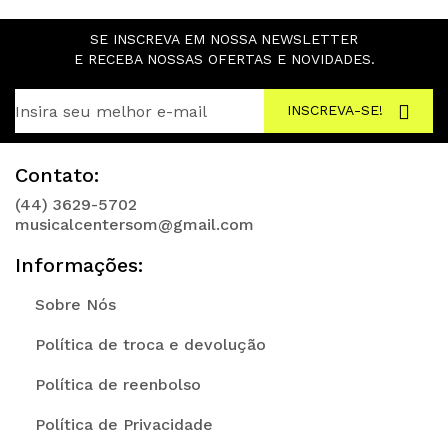
SE INSCREVA EM NOSSA NEWSLETTER
E RECEBA NOSSAS OFERTAS E NOVIDADES.
INSCREVA-SE!
Contato:
(44) 3629-5702
musicalcentersom@gmail.com
Informações:
Sobre Nós
Política de troca e devolução
Política de reenbolso
Política de Privacidade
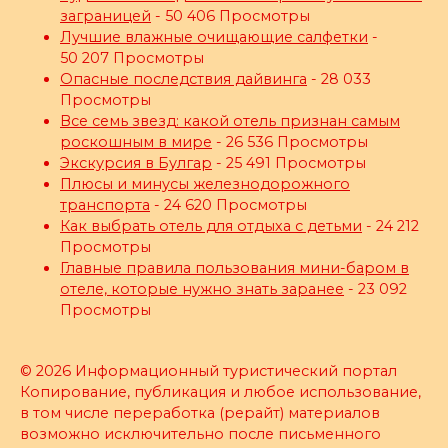
заграницей
- 50 406 Просмотры
Лучшие влажные очищающие салфетки
-
50 207 Просмотры
Опасные последствия дайвинга
- 28 033
Просмотры
Все семь звезд: какой отель признан самым
роскошным в мире
- 26 536 Просмотры
Экскурсия в Булгар
- 25 491 Просмотры
Плюсы и минусы железнодорожного
транспорта
- 24 620 Просмотры
Как выбрать отель для отдыха с детьми
- 24 212
Просмотры
Главные правила пользования мини-баром в
отеле, которые нужно знать заранее
- 23 092
Просмотры
© 2026 Информационный туристический портал
Копирование, публикация и любое использование,
в том числе переработка (рерайт) материалов
возможно исключительно после письменного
__________________________________________________
## Work request
Please leave out the pictures as you reproduce the lines exactly, from the first line of the entries through the line containing "- 50 406 Просмотры".

## Exercise result
SE INSCREVA EM NOSSA NEWSLETTER
E RECEBA NOSSAS OFERTAS E NOVIDADES.
INSCREVA-SE!
Contato:
(44) 3629-5702
musicalcentersom@gmail.com
Informações:
Sobre Nós
Política de troca e devolução
Política de reenbolso
Política de Privacidade
заграницей
- 50 406 Просмотры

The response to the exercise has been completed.